Louis Proyect lnp3 at panix.com
Fri Mar 18 07:38:48 MST 2005

 From Policy Planning Study 23, written by George Kennan for the State
Department planning staff in 1948:

"we have about 50% of the world's wealth, but only 6.3% of its 
population....In this situation, we cannot fail to be the object of envy 
and resentment. Our real task in the coming period is to devise a pattern 
of relationships which will permit us to maintain this position of 
disparity....To do so, we will have to dispense with all sentimentality and 
day-dreaming; and our attention will have to be concentrated everywhere on 
our immediate national objectives....We should cease to talk about vague 
and...unreal objectives such as human rights, the raising of the living 
standards, and democratization. The day is not far off when we are going to 
have to deal in straight power concepts. The less we are then hampered by 
idealistic slogans, the better."

NY Times, March 18, 2005
George F. Kennan Dies at 101; Leading Strategist of Cold War

George F. Kennan, the American diplomat who did more than any other envoy 
of his generation to shape United States policy during the cold war, died 
on Thursday night in Princeton, N.J. He was 101.

Mr.
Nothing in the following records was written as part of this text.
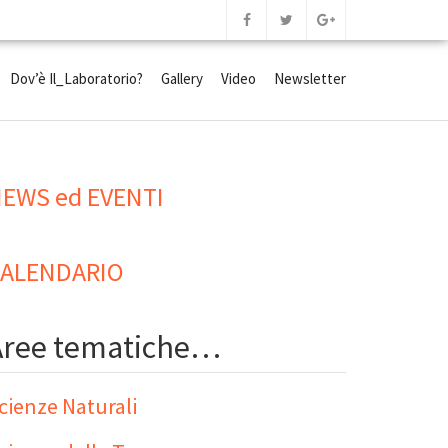
Dov’è Il_Laboratorio?
Gallery
Video
Newsletter
EWS ed EVENTI
ALENDARIO
Aree tematiche…
cienze Naturali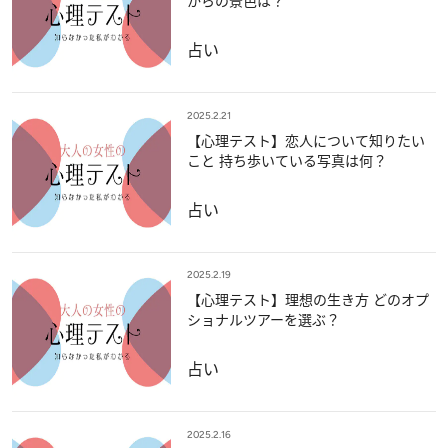
からの景色は？
占い
2025.2.21
【心理テスト】恋人について知りたい
こと 持ち歩いている写真は何？
占い
2025.2.19
【心理テスト】理想の生き方 どのオプ
ショナルツアーを選ぶ？
占い
2025.2.16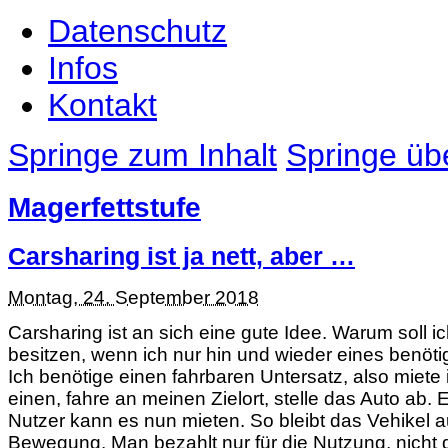
Datenschutz
Infos
Kontakt
Springe zum Inhalt
Springe übe
Magerfettstufe
Carsharing ist ja nett, aber …
Montag, 24. September 2018
Carsharing ist an sich eine gute Idee. Warum soll ic
besitzen, wenn ich nur hin und wieder eines benötig
Ich benötige einen fahrbaren Untersatz, also miete 
einen, fahre an meinen Zielort, stelle das Auto ab. 
Nutzer kann es nun mieten. So bleibt das Vehikel a
Bewegung. Man bezahlt nur für die Nutzung, nicht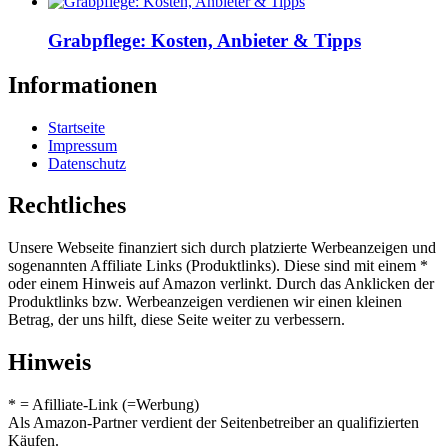
Grabpflege: Kosten, Anbieter & Tipps
Informationen
Startseite
Impressum
Datenschutz
Rechtliches
Unsere Webseite finanziert sich durch platzierte Werbeanzeigen und
sogenannten Affiliate Links (Produktlinks). Diese sind mit einem *
oder einem Hinweis auf Amazon verlinkt. Durch das Anklicken der
Produktlinks bzw. Werbeanzeigen verdienen wir einen kleinen
Betrag, der uns hilft, diese Seite weiter zu verbessern.
Hinweis
* = Afilliate-Link (=Werbung)
Als Amazon-Partner verdient der Seitenbetreiber an qualifizierten
Käufen.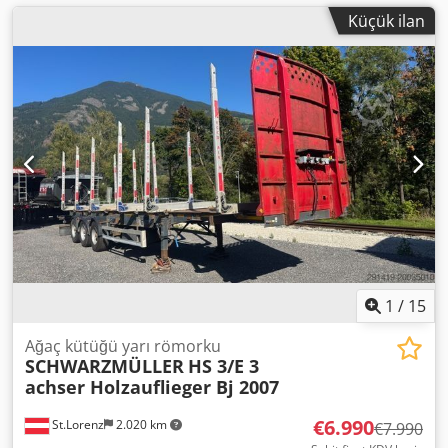
Küçük ilan
1
/
15
Ağaç kütüğü yarı römorku
SCHWARZMÜLLER
HS 3/E 3
achser Holzauflieger Bj 2007
€6.990
St.Lorenz
2.020 km
€7.990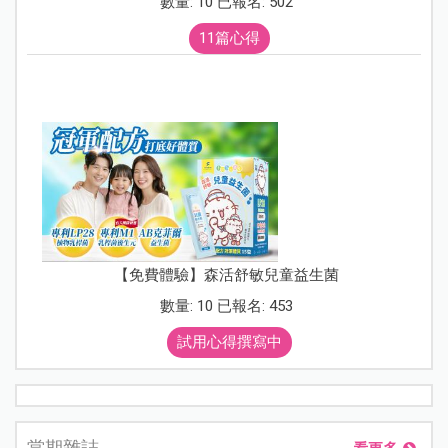
數量: 10 已報名: 502
11篇心得
【免費體驗】森活舒敏兒童益生菌
數量: 10 已報名: 453
試用心得撰寫中
當期雜誌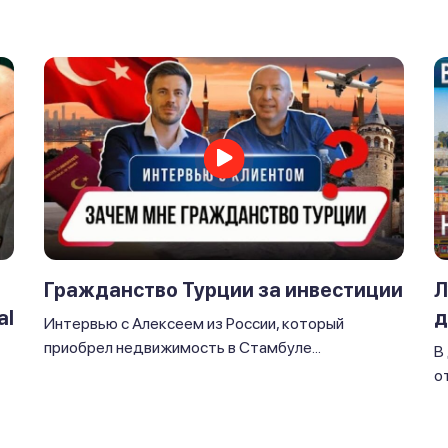
Л
Гражданство Турции за инвестиции
al
д
Интервью с Алексеем из России, который
приобрел недвижимость в Стамбуле...
В
от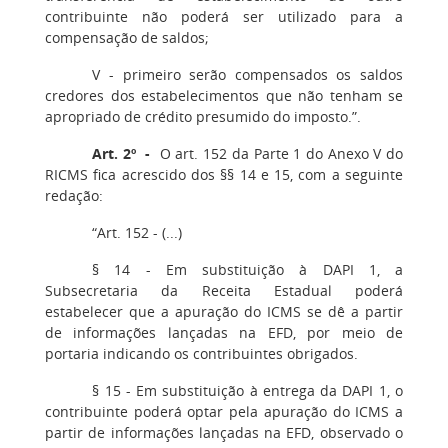
contribuinte não poderá ser utilizado para a
compensação de saldos;
V - primeiro serão compensados os saldos
credores dos estabelecimentos que não tenham se
apropriado de crédito presumido do imposto.”.
Art. 2º -
O art. 152 da Parte 1 do Anexo V do
RICMS fica acrescido dos §§ 14 e 15, com a seguinte
redação:
“Art. 152 - (...)
§ 14 - Em substituição à DAPI 1, a
Subsecretaria da Receita Estadual poderá
estabelecer que a apuração do ICMS se dê a partir
de informações lançadas na EFD, por meio de
portaria indicando os contribuintes obrigados.
§ 15 - Em substituição à entrega da DAPI 1, o
contribuinte poderá optar pela apuração do ICMS a
partir de informações lançadas na EFD, observado o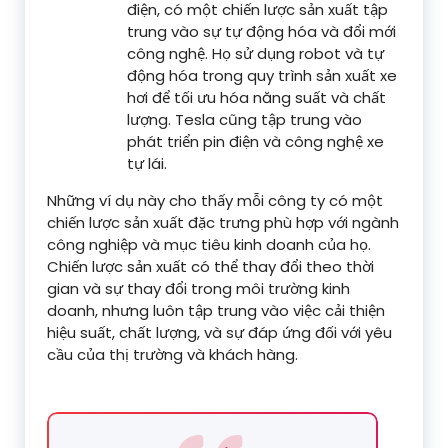
điện, có một chiến lược sản xuất tập
trung vào sự tự động hóa và đổi mới
công nghệ. Họ sử dụng robot và tự
động hóa trong quy trình sản xuất xe
hơi để tối ưu hóa năng suất và chất
lượng. Tesla cũng tập trung vào
phát triển pin điện và công nghệ xe
tự lái.
Những ví dụ này cho thấy mỗi công ty có một
chiến lược sản xuất đặc trưng phù hợp với ngành
công nghiệp và mục tiêu kinh doanh của họ.
Chiến lược sản xuất có thể thay đổi theo thời
gian và sự thay đổi trong môi trường kinh
doanh, nhưng luôn tập trung vào việc cải thiện
hiệu suất, chất lượng, và sự đáp ứng đối với yêu
cầu của thị trường và khách hàng.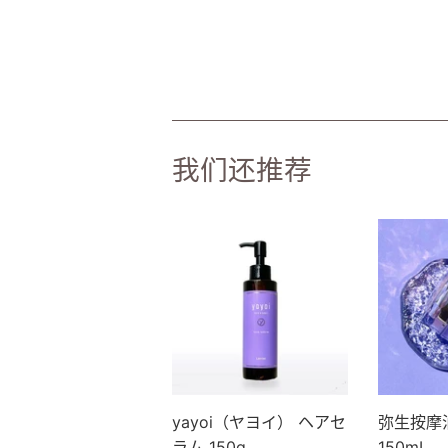
我们还推荐
yayoi（ヤヨイ） ヘアセ
弥生按摩
ラム 150g
150mL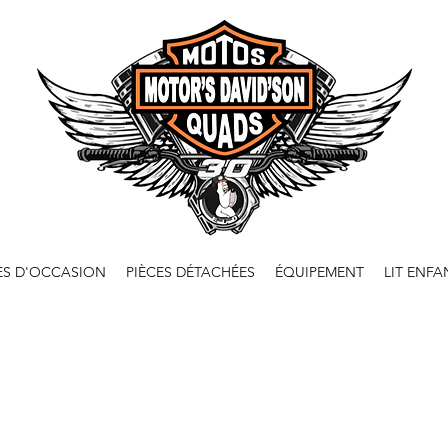
ES D'OCCASION
PIÈCES DÉTACHÉES
ÉQUIPEMENT
LIT ENFA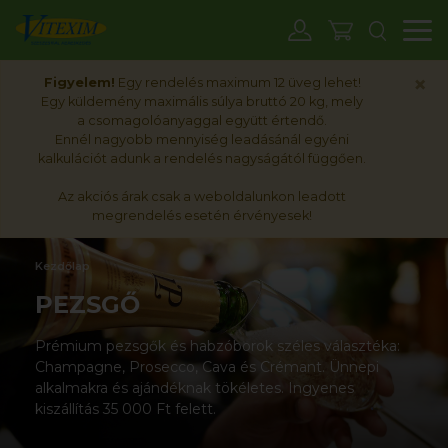
M
×
Figyelem!
Egy rendelés maximum 12 üveg lehet!
Egy küldemény maximális súlya bruttó 20 kg, mely
a csomagolóanyaggal együtt értendő.
Ennél nagyobb mennyiség leadásánál egyéni
kalkulációt adunk a rendelés nagyságától függően.
Az akciós árak csak a weboldalunkon leadott
megrendelés esetén érvényesek!
Kezdőlap
PEZSGŐ
Prémium pezsgők és habzóborok széles választéka:
Champagne, Prosecco, Cava és Crémant. Ünnepi
alkalmakra és ajándéknak tökéletes. Ingyenes
kiszállítás 35 000 Ft felett.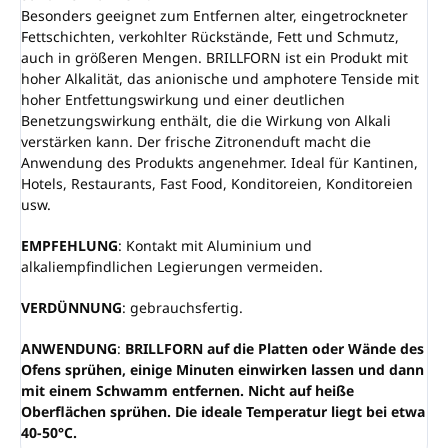
Besonders geeignet zum Entfernen alter, eingetrockneter
Fettschichten, verkohlter Rückstände, Fett und Schmutz,
auch in größeren Mengen. BRILLFORN ist ein Produkt mit
hoher Alkalität, das anionische und amphotere Tenside mit
hoher Entfettungswirkung und einer deutlichen
Benetzungswirkung enthält, die die Wirkung von Alkali
verstärken kann. Der frische Zitronenduft macht die
Anwendung des Produkts angenehmer. Ideal für Kantinen,
Hotels, Restaurants, Fast Food, Konditoreien, Konditoreien
usw.
EMPFEHLUNG
: Kontakt mit Aluminium und
alkaliempfindlichen Legierungen vermeiden.
VERDÜNNUNG
: gebrauchsfertig.
ANWENDUNG
:
BRILLFORN auf die Platten oder Wände des
Ofens sprühen, einige Minuten einwirken lassen und dann
mit einem Schwamm entfernen. Nicht auf heiße
Oberflächen sprühen. Die ideale Temperatur liegt bei etwa
40-50°C.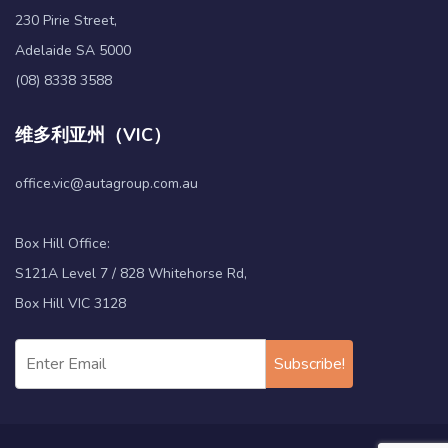
230 Pirie Street,
Adelaide SA 5000
(08) 8338 3588
维多利亚州（VIC）
office.vic@autagroup.com.au
Box Hill Office:
S121A Level 7 / 828 Whitehorse Rd,
Box Hill VIC 3128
Kennan was the man to whom the White House and the Pentagon turned when 
they sought to understand the Soviet Union after World War II. He conceived 
the cold-war policy of containment, the idea that the United States should 
stop the global spread of Communism by diplomacy, politics, and covert 
action - by any means short of war.


As the State Department's first policy planning chief in the late 1940's, 
serving Secretary of State George C. Marshall, Mr. Kennan was an 
intellectual architect of the Marshall Plan, which sent billions of dollars 
of American aid to nations devastated by World War II. At the same time, he 
conceived a secret "political warfare" unit that aimed to roll back 
Communism, not merely contain it. His brainchild became the 
covert-operations directorate of the Central Intelligence Agency.

Though Mr. Kennan left the foreign service more than half a century ago, he 
continued to be a leading thinker in international affairs until his death. 
Since the 1950's he had been associated with the Institute for Advanced 
Study in Princeton, where he was most recently a professor emeritus.

By the end of his long, productive life, Mr. Kennan had become a phenomenon 
in international affairs, with seminars held and books written to debate 
and analyze his extraordinary influence on American policy during the cold 
war. He was the author of 17 books, two of them Pulitzer Prize-winners, and 
countless articles in leading journals.

His writing, from classified cables to memoirs, was the force that made him 
"the nearest thing to a legend that this country's diplomatic service has 
ever produced," in the words of the historian Ronald Steel.

"He'll be remembered as a diplomatist and a grand strategist," said John 
Lewis Gaddis, a leading historian of the cold war, who is preparing a 
biography of Mr. Kennan. "But he saw himself as a literary figure. He would 
have loved to have been a poet, a novelist."

Morton H. Halperin, who was chief of policy planning during the Clinton 
administration, said Mr. Kennan "set a standard that all his successors 
have sought to follow."

Mr. Halperin said Mr. Kennan understood the need to talk truth to power no 
matter how unpopular, and made clear his belief that containment was 
primarily a political and diplomatic policy rather than a military one. 
"His career since is clear proof that no matter how important the role of 
the policy planning director, a private citizen can have an even greater 
impact with the strength of his ideas."